Si la fusillade de Newtown, vendredi dernier, n’a pas " transformé " ou " transfiguré " Barack Obama, ainsi que l’affirment certains médias, elle a en tout cas permis au Président américain de rebondir et de donner une direction, voire un sens, à son second mandat, qui commencera formellement dans un mois, le 20 janvier 2013. C’est, en effet, un chef de l’exécutif beaucoup plus mordant, beaucoup plus déterminé, que les Américains ont sous les yeux depuis une semaine.

La conférence de presse que Barack Obama a donnée mercredi à Washington, la deuxième depuis sa réélection en novembre dernier, en a fourni une parfaite illustration. L’homme qui semblait à court d’idées, sinon carrément en panne (on se souvient du désastreux premier débat télévisé de la campagne présidentielle, le 3 octobre, à Denver), se montre à présent résolu à faire bouger l’Amérique - il parle même de la " changer " -, qu’il s’agisse de resserrer le contrôle sur les armes à feu ou de franchir le " gouffre fiscal " pour sortir de l’impasse budgétaire. Et s’il n’y arrive finalement pas, le Président entend bien montrer à qui la faute : aux Républicains, qu’il met au pied du mur avant de les clouer si nécessaire au pilori.

Les historiens retiendront sans doute comme moment décisif le bref discours que Barack Obama prononça quelques heures après la tragédie de Newtown : même si le candidat avait déjà essuyé des larmes lors de son dernier rallye électoral à Des Moines (Iowa), le Président a manifesté, vendredi dernier, une émotion aussi peu banale que peu courante. Il ne pouvait pas paraître à ce point affecté par les événements et laisser ensuite les choses reprendre rapidement leur cours normal. Il l’a d’ailleurs dit : hors de question de s’installer dans la " routine " de la violence causée par l’usage des armes à feu.

Concrétisant cet engagement, Barack Obama a chargé son vice-président Joe Biden de piloter une commission qui fera, dès le mois prochain, des propositions concrètes. Il s’agira très probablement de ressusciter l’interdiction des fusils d’assaut, que Bill Clinton avait jadis imposée pour dix ans, et de créer si possible d’autres garde-fous. Des parlementaires démocrates, comme la sénatrice de Californie Dianne Feinstein et l’ex-speaker de la Chambre Nancy Pelosi, se sont déjà mobilisés dans cette voie.
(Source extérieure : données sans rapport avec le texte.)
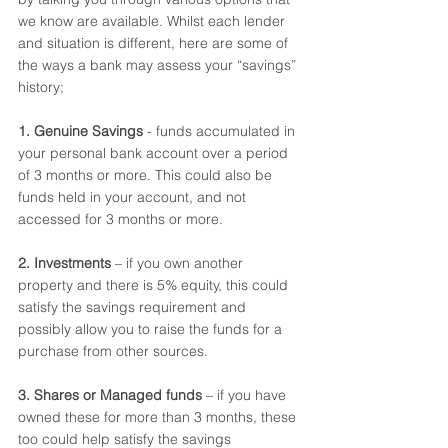
we know are available. Whilst each lender 
and situation is different, here are some of 
the ways a bank may assess your “savings” 
history;
1. Genuine Savings 
- funds accumulated in 
your personal bank account over a period 
of 3 months or more. This could also be 
funds held in your account, and not 
accessed for 3 months or more.  
2. Investments
 – if you own another 
property and there is 5% equity, this could 
satisfy the savings requirement and 
possibly allow you to raise the funds for a 
purchase from other sources.  
3. Shares or Managed funds 
– if you have 
owned these for more than 3 months, these 
too could help satisfy the savings 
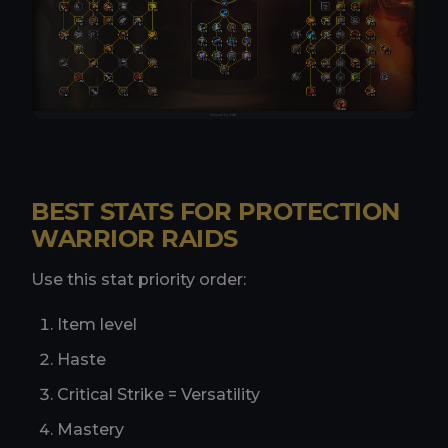
BEST STATS FOR PROTECTION
WARRIOR RAIDS
Use this stat priority order:
Item level
Haste
Critical Strike = Versatility
Mastery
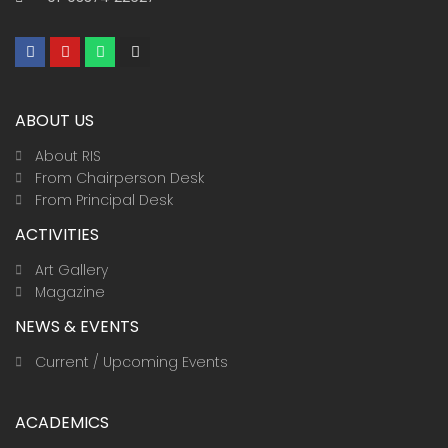
F
Y
W
I
a
o
h
n
c
u
a
s
e
t
t
t
b
u
s
a
ABOUT US
o
b
a
g
o
e
p
r
k
p
a
About RIS
m
From Chairperson Desk
From Principal Desk
ACTIVITIES
Art Gallery
Magazine
NEWS & EVENTS
Current / Upcoming Events
ACADEMICS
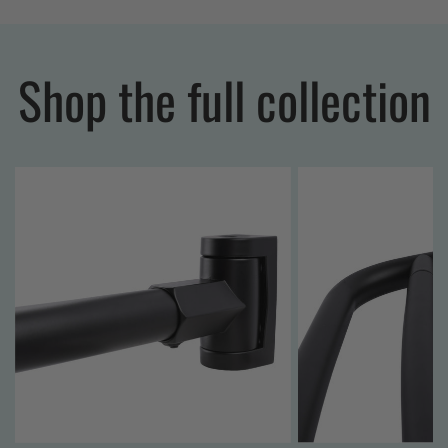
Shop the full collection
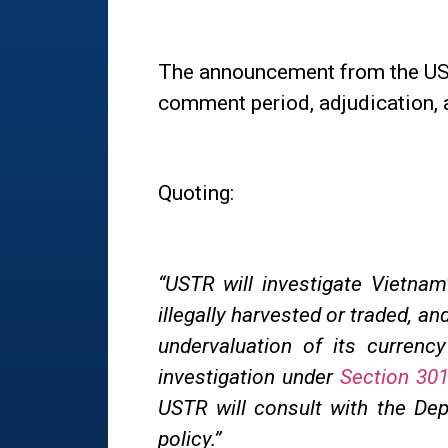
The announcement from the USTR
comment period, adjudication, 
Quoting:
“
USTR will investigate Vietnam’
illegally harvested or traded, an
undervaluation of its curren
investigation under
Section 301
USTR will consult with the De
policy.”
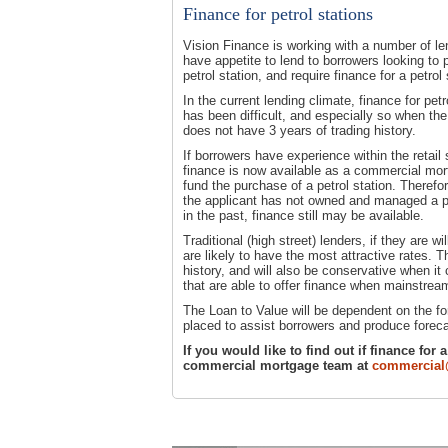
Finance for petrol stations
Vision Finance is working with a number of l
have appetite to lend to borrowers looking to
petrol station, and require finance for a petrol 
In the current lending climate, finance for petr
has been difficult, and especially so when th
does not have 3 years of trading history.
If borrowers have experience within the retail 
finance is now available as a commercial mor
fund the purchase of a petrol station. Therefo
the applicant has not owned and managed a pe
in the past, finance still may be available.
Traditional (high street) lenders, if they are wil
are likely to have the most attractive rates. 
history, and will also be conservative when it
that are able to offer finance when mainstre
The Loan to Value will be dependent on the fo
placed to assist borrowers and produce foreca
If you would like to find out if finance for
commercial mortgage team at
commercial@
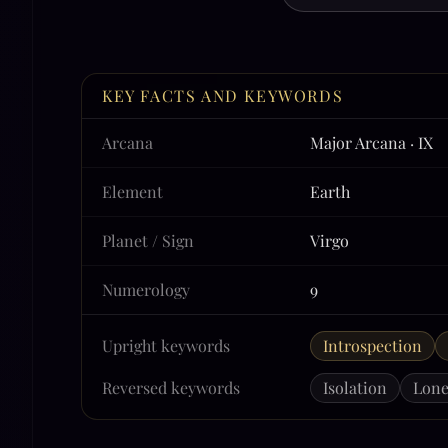
KEY FACTS AND KEYWORDS
Arcana
Major Arcana · IX
Element
Earth
Planet / Sign
Virgo
Numerology
9
Upright keywords
Introspection
Reversed keywords
Isolation
Lone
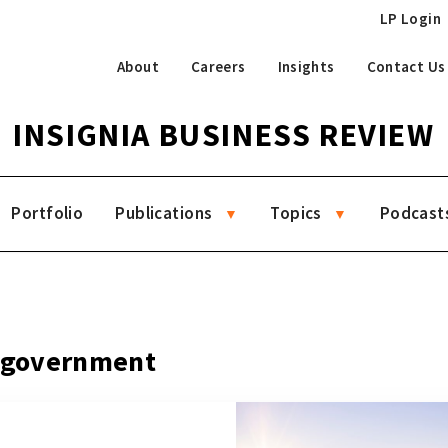
LP Login
About
Careers
Insights
Contact Us
INSIGNIA BUSINESS REVIEW
Portfolio
Publications
Topics
Podcast
g government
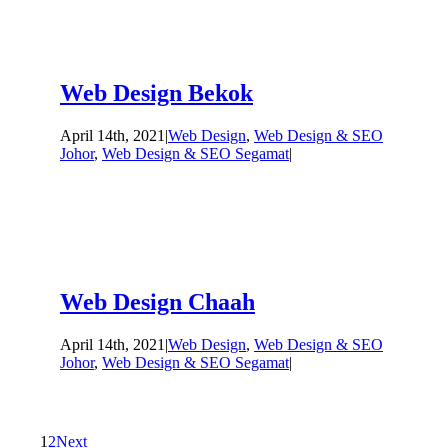
Web Design Bekok
April 14th, 2021
|
Web Design
,
Web Design & SEO
Johor
,
Web Design & SEO Segamat
|
Web Design Chaah
April 14th, 2021
|
Web Design
,
Web Design & SEO
Johor
,
Web Design & SEO Segamat
|
1
2
Next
Le climat est certainement propice à pareille initiative. Un sondage CNN/ORC révélait jeudi que 52 % des Américains sont favorables à une législation plus contraignante, quand ils ne se prononcent pas pour une interdiction pure et simple des armes à feu. Mais le même sondage indique que 53 % des Américains sont convaincus que la violence continuera, quoi qu’on fasse pour limiter la vente et l’utilisation des armes à feu.

Barack Obama a anticipé pareille objection en soulignant que l’incertitude du résultat ne doit pas servir d’excuse à l’inaction. Il n’empêche que les élus républicains, dont beaucoup peuvent craindre les représailles du tout-puissant lobby des armes, et en particulier de la National Rifle Association qui compte des millions de membres, argumentent déjà en ce sens. " Les criminels trouveront toujours un moyen de se procurer des armes ", a ainsi fait valoir le député de l’Ohio Jim Jordan. Et son collègue de Caroline du Nord Howard Coble d’ajouter, en considérant que les actes de violence sont le fait de déséquilibrés : " Il s’agit davantage d’un problème de santé mentale que d’un problème lié aux armes à feu ".

Le Président, auréolé du titre de "Personne de l’année" que vient de lui décerner l’influent magazine "Time", n’en est pas moins décidé à acculer ses adversaires républicains, sur le dossier des armes comme sur celui du compromis budgétaire. " S’ils ne se préoccupent pas de savoir qui a gagné et qui a perdu, de savoir s’ils ont marqué un point contre le Président, s’ils lui ont encore arraché une dernière petite concession, s’ils l’ont contraint juste pour le plaisir à faire quelque chose qu’il ne voulait vraiment pas faire, et s’ils se concentrent véritablement sur ce qui est bon pour le pays, alors je pense que nous pouvons parvenir à une solution ", a-t-il lancé.

Jeudi, les Républicains devaient rappeler qu’ils ne l’entendent pas de cette oreille en passant en force, à la Chambre, avec leur politique fiscale. Provisoirement, avant un nécessaire compromis avec un Président qui a le vent en poupe ? On ne tardera pas à le savoir.